As Residential Property Boom Fades, Developers Look to Office and Retail
At recent meetings across China where property developers announced 2010 financial results, confident real-estate executives told their investors about an important, and collective, shift in business strategy: From this year forward, commercial projects would replace residential properties as the industry’s new focus.
The coordinated messages marked the first, formal indication of common interests toward the commercial market among key players in an industry that’s grown rapidly on the back of booming new-home demand.
“We will adjust our investment accordingly. In the past, our sales relied on residential homes,” declared Xu Rongmao, chairman of the developer Shimao Property Holdings. “We are now more involved in commerce and tourism.”
The commercial market is clearly smaller and probably less profitable than the residential sector in China. But surely the nation’s developers have thought out the future of commercial development, the opportunities as well as potential traps. Or have they?
Impetus to Grow
The central government has made clear that it wants to promote economic development by raising domestic consumption levels.
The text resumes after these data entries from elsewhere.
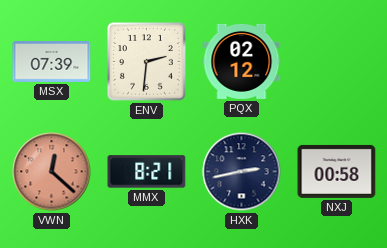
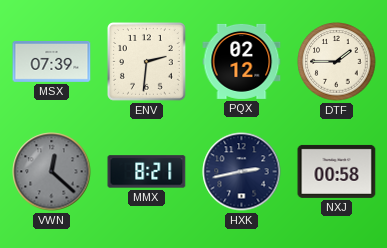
DTF: none -> 1:45
VWN dial: salmon -> grey
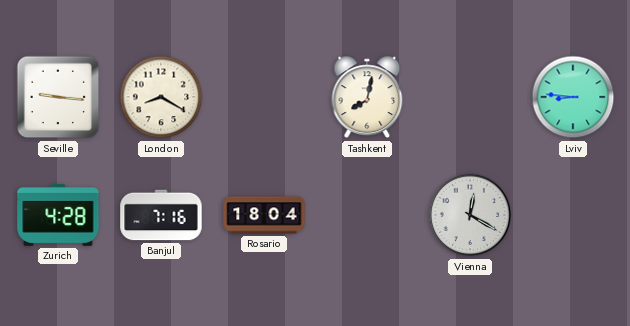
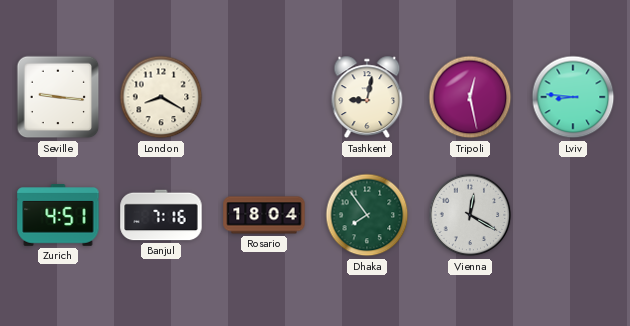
Tashkent: 8:02 -> 9:02
Tripoli: none -> 12:28
Zurich: 4:28 -> 4:51
Dhaka: none -> 7:54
That position, in turn, has raised investor confidence in spending and income growth among urban residents.
Real-estate developers, property funds and investors have been charmed by the story of China’s consumption growth as well.
Xu said the latest shift fit the pattern set by the government’s 12th Five-Year Plan, which has prioritized the service industry and advanced manufacturing over labor-intensive businesses and high-risk, low-return companies for the period ending in 2015.
An executive at one listed property firm told Caixin that, unlike the residential sector, the commercial-retail property market is not exposed to the government’s macroeconomic controls. This is a key factor that’s attracted developer attention.
Besides, the executive said, a shift from residential to commercial real estate goes with the economic flow encouraged by the government.
According to data from real-estate analyst Jones Lang LaSalle, property-industry investment in China last year totaled about 5 trillion yuan ($765 billion). Less than 30% of that amount went toward commercial projects — a ratio essentially unchanged from 2006 to 2010.